___ Entries shown

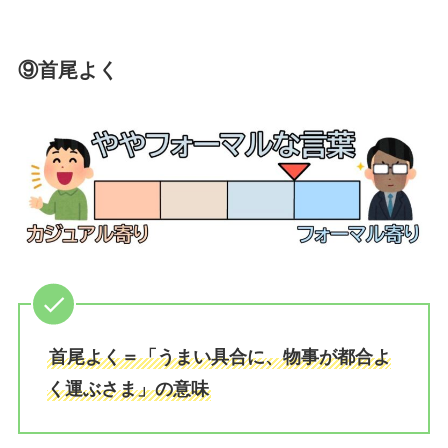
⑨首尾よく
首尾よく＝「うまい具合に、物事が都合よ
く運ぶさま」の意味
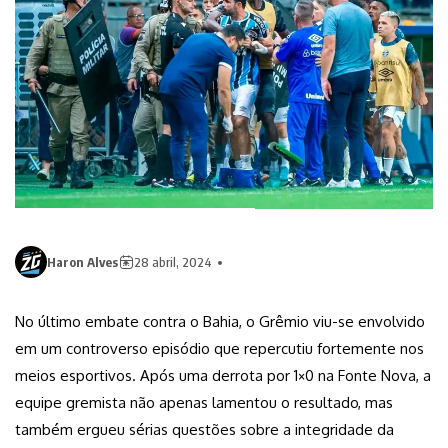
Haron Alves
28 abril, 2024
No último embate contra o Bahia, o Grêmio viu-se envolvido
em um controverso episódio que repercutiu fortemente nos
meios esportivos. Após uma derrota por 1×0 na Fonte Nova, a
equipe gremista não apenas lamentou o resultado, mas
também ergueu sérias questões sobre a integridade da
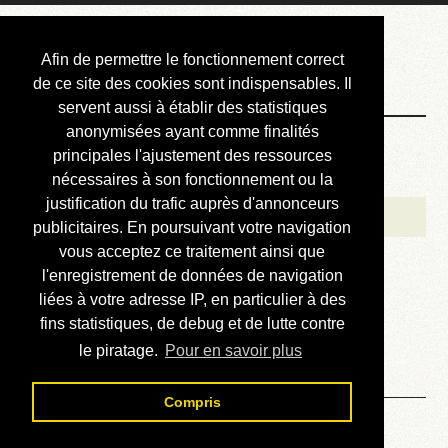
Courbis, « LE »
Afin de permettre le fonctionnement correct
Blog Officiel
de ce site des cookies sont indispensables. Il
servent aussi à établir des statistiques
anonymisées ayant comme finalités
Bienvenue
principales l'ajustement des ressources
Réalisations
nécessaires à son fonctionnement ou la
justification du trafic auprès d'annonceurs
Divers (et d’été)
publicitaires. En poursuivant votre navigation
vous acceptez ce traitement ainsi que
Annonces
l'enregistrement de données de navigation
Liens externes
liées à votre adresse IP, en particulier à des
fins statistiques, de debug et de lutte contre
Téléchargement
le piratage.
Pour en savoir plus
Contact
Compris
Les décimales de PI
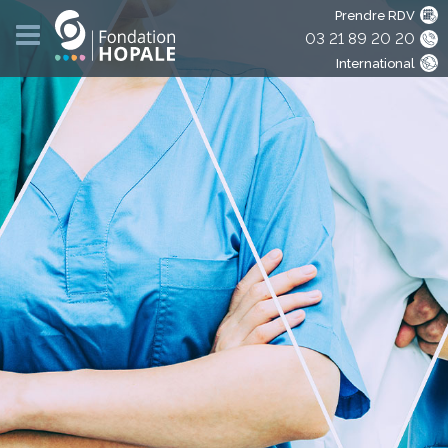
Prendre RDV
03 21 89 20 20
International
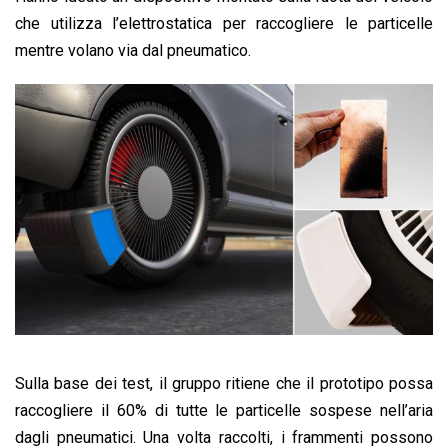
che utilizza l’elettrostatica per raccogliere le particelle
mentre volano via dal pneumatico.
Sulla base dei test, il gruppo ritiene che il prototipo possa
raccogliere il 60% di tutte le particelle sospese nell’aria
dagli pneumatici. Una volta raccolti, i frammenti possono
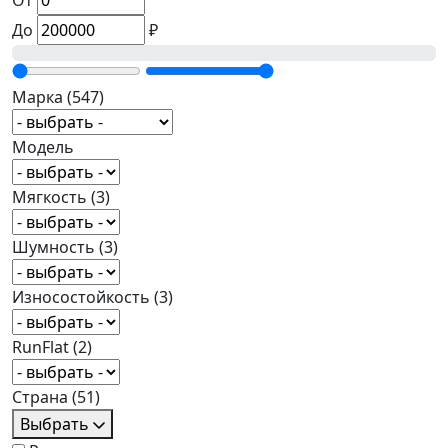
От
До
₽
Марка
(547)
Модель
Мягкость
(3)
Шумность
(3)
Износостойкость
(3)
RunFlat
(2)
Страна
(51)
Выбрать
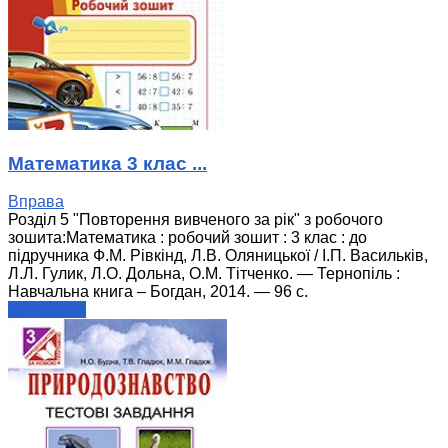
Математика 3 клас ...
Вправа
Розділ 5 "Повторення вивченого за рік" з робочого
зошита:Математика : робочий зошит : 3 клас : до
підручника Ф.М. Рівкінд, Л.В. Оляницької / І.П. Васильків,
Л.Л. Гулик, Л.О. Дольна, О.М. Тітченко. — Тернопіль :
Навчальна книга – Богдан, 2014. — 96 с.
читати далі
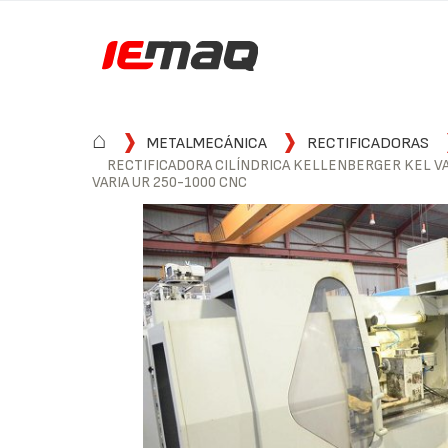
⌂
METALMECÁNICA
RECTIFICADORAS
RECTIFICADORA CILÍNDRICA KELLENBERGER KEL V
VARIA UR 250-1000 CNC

______

Set down exactly the lines above, from the line containing "зошита:Математика : робочий" through the line containing "RECTIFICADORAS". Skip the pictures.

* Answer for the task *
зошита:Математика : робочий зошит : 3 клас : до
підручника Ф.М. Рівкінд, Л.В. Оляницької / І.П. Васильків,
Л.Л. Гулик, Л.О. Дольна, О.М. Тітченко. — Тернопіль :
Навчальна книга – Богдан, 2014. — 96 с.
читати далі
⌂
METALMECÁNICA
RECTIFICADORAS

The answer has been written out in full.